* _WORK REQUEST_:
Scan the listing below and copy each line holding the word "format".

* _RECORDS PROVIDED_:
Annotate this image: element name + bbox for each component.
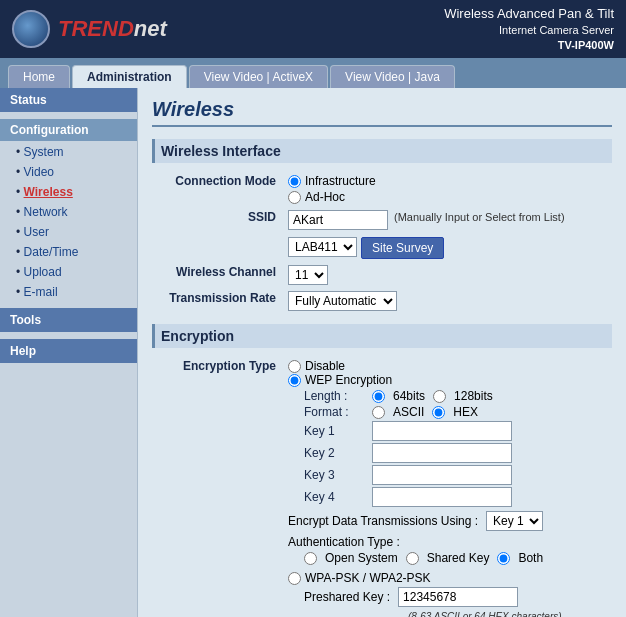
enc-wep-radio[interactable] bbox=[288, 374, 301, 387]
radio-adhoc[interactable] bbox=[288, 191, 301, 204]
key3-input[interactable] bbox=[372, 465, 512, 485]
wireless-interface-title: Wireless Interface bbox=[152, 139, 612, 163]
wpa-row: WPA-PSK / WPA2-PSK bbox=[288, 571, 606, 585]
sidebar-link-video[interactable]: Video bbox=[24, 165, 54, 179]
key2-label: Key 2 bbox=[304, 446, 364, 460]
page-title: Wireless bbox=[152, 98, 612, 127]
format-row: Format : ASCII HEX bbox=[304, 405, 606, 419]
enc-disable-label: Disable bbox=[305, 359, 345, 373]
enc-type-label: Encryption Type bbox=[152, 356, 282, 617]
encryption-title: Encryption bbox=[152, 324, 612, 348]
nav-tab-viewvideo-java[interactable]: View Video | Java bbox=[330, 65, 455, 88]
wireless-interface-form: Connection Mode Infrastructure Ad-Hoc bbox=[152, 171, 612, 314]
auth-shared-radio[interactable] bbox=[406, 552, 419, 565]
sidebar-item-user[interactable]: • User bbox=[0, 222, 137, 242]
fmt-hex-radio[interactable] bbox=[432, 406, 445, 419]
enc-type-options: Disable WEP Encryption Length : 64bits bbox=[282, 356, 612, 617]
ssid-area: (Manually Input or Select from List) LAB… bbox=[282, 207, 612, 262]
format-label: Format : bbox=[304, 405, 364, 419]
fmt-ascii-radio[interactable] bbox=[372, 406, 385, 419]
enc-disable-row: Disable bbox=[288, 359, 606, 373]
key3-row: Key 3 bbox=[304, 465, 606, 485]
channel-label: Wireless Channel bbox=[152, 262, 282, 288]
nav-tab-administration[interactable]: Administration bbox=[72, 65, 187, 88]
auth-open-label: Open System bbox=[325, 551, 398, 565]
enc-wep-row: WEP Encryption bbox=[288, 373, 606, 387]
encryption-form: Encryption Type Disable WEP Encryption bbox=[152, 356, 612, 617]
site-survey-button[interactable]: Site Survey bbox=[361, 237, 444, 259]
connection-mode-options: Infrastructure Ad-Hoc bbox=[282, 171, 612, 207]
tx-rate-label: Transmission Rate bbox=[152, 288, 282, 314]
key1-label: Key 1 bbox=[304, 424, 364, 438]
len-128-radio[interactable] bbox=[433, 390, 446, 403]
sidebar: Status Configuration • System • Video • … bbox=[0, 88, 138, 617]
wpa-radio[interactable] bbox=[288, 572, 301, 585]
sidebar-config-header[interactable]: Configuration bbox=[0, 119, 137, 141]
fmt-hex-label: HEX bbox=[453, 405, 478, 419]
preshared-row: Preshared Key : bbox=[304, 587, 606, 607]
sidebar-help-header[interactable]: Help bbox=[0, 339, 137, 363]
sidebar-link-user[interactable]: User bbox=[24, 225, 49, 239]
preshared-note: (8-63 ASCII or 64 HEX characters) bbox=[408, 611, 562, 617]
radio-adhoc-row: Ad-Hoc bbox=[288, 190, 606, 204]
tx-rate-area: Fully Automatic bbox=[282, 288, 612, 314]
tx-rate-select[interactable]: Fully Automatic bbox=[288, 291, 397, 311]
sidebar-item-email[interactable]: • E-mail bbox=[0, 282, 137, 302]
sidebar-link-email[interactable]: E-mail bbox=[24, 285, 58, 299]
key1-input[interactable] bbox=[372, 421, 512, 441]
key2-input[interactable] bbox=[372, 443, 512, 463]
channel-select[interactable]: 11 bbox=[288, 265, 328, 285]
connection-mode-label: Connection Mode bbox=[152, 171, 282, 207]
auth-options-row: Open System Shared Key Both bbox=[304, 551, 606, 565]
trendnet-logo-circle bbox=[12, 10, 50, 48]
fmt-ascii-label: ASCII bbox=[393, 405, 424, 419]
adhoc-label: Ad-Hoc bbox=[305, 190, 345, 204]
sidebar-link-system[interactable]: System bbox=[24, 145, 64, 159]
ssid-input[interactable] bbox=[288, 210, 388, 230]
product-subtitle: Internet Camera Server bbox=[444, 23, 614, 38]
nav-tab-home[interactable]: Home bbox=[8, 65, 70, 88]
channel-area: 11 bbox=[282, 262, 612, 288]
enc-wep-label: WEP Encryption bbox=[305, 373, 392, 387]
sidebar-link-datetime[interactable]: Date/Time bbox=[24, 245, 79, 259]
logo-trend: TREND bbox=[58, 16, 134, 41]
key2-row: Key 2 bbox=[304, 443, 606, 463]
key3-label: Key 3 bbox=[304, 468, 364, 482]
ssid-note: (Manually Input or Select from List) bbox=[394, 210, 565, 224]
enc-disable-radio[interactable] bbox=[288, 360, 301, 373]
auth-type-label: Authentication Type : bbox=[288, 535, 400, 549]
nav-bar: Home Administration View Video | ActiveX… bbox=[0, 58, 626, 88]
radio-infrastructure[interactable] bbox=[288, 175, 301, 188]
preshared-input[interactable] bbox=[398, 587, 518, 607]
encrypt-using-select[interactable]: Key 1 Key 2 Key 3 Key 4 bbox=[486, 511, 543, 531]
encrypt-using-label: Encrypt Data Transmissions Using : bbox=[288, 514, 478, 528]
sidebar-status-header[interactable]: Status bbox=[0, 88, 137, 112]
sidebar-item-network[interactable]: • Network bbox=[0, 202, 137, 222]
main-layout: Status Configuration • System • Video • … bbox=[0, 88, 626, 617]
sidebar-item-datetime[interactable]: • Date/Time bbox=[0, 242, 137, 262]
sidebar-item-video[interactable]: • Video bbox=[0, 162, 137, 182]
sidebar-item-wireless[interactable]: • Wireless bbox=[0, 182, 137, 202]
logo-area: TRENDnet bbox=[12, 10, 167, 48]
nav-tab-viewvideo-activex[interactable]: View Video | ActiveX bbox=[189, 65, 328, 88]
header: TRENDnet Wireless Advanced Pan & Tilt In… bbox=[0, 0, 626, 58]
product-title: Wireless Advanced Pan & Tilt bbox=[444, 5, 614, 23]
content-area: Wireless Wireless Interface Connection M… bbox=[138, 88, 626, 617]
sidebar-item-upload[interactable]: • Upload bbox=[0, 262, 137, 282]
key4-input[interactable] bbox=[372, 487, 512, 507]
len-64-label: 64bits bbox=[393, 389, 425, 403]
len-64-radio[interactable] bbox=[372, 390, 385, 403]
auth-type-row: Authentication Type : bbox=[288, 535, 606, 549]
sidebar-link-wireless[interactable]: Wireless bbox=[24, 185, 73, 199]
auth-both-radio[interactable] bbox=[497, 552, 510, 565]
auth-both-label: Both bbox=[518, 551, 543, 565]
sidebar-tools-header[interactable]: Tools bbox=[0, 308, 137, 332]
product-info: Wireless Advanced Pan & Tilt Internet Ca… bbox=[444, 5, 614, 54]
sidebar-item-system[interactable]: • System bbox=[0, 142, 137, 162]
sidebar-link-upload[interactable]: Upload bbox=[24, 265, 62, 279]
auth-open-radio[interactable] bbox=[304, 552, 317, 565]
product-model: TV-IP400W bbox=[444, 38, 614, 53]
ssid-dropdown[interactable]: LAB411 bbox=[288, 237, 357, 257]
key4-row: Key 4 bbox=[304, 487, 606, 507]
sidebar-link-network[interactable]: Network bbox=[24, 205, 68, 219]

* _COMPLETED TASK_:
format-row: Format : ASCII HEX bbox=[304, 405, 606, 419]
format-label: Format : bbox=[304, 405, 364, 419]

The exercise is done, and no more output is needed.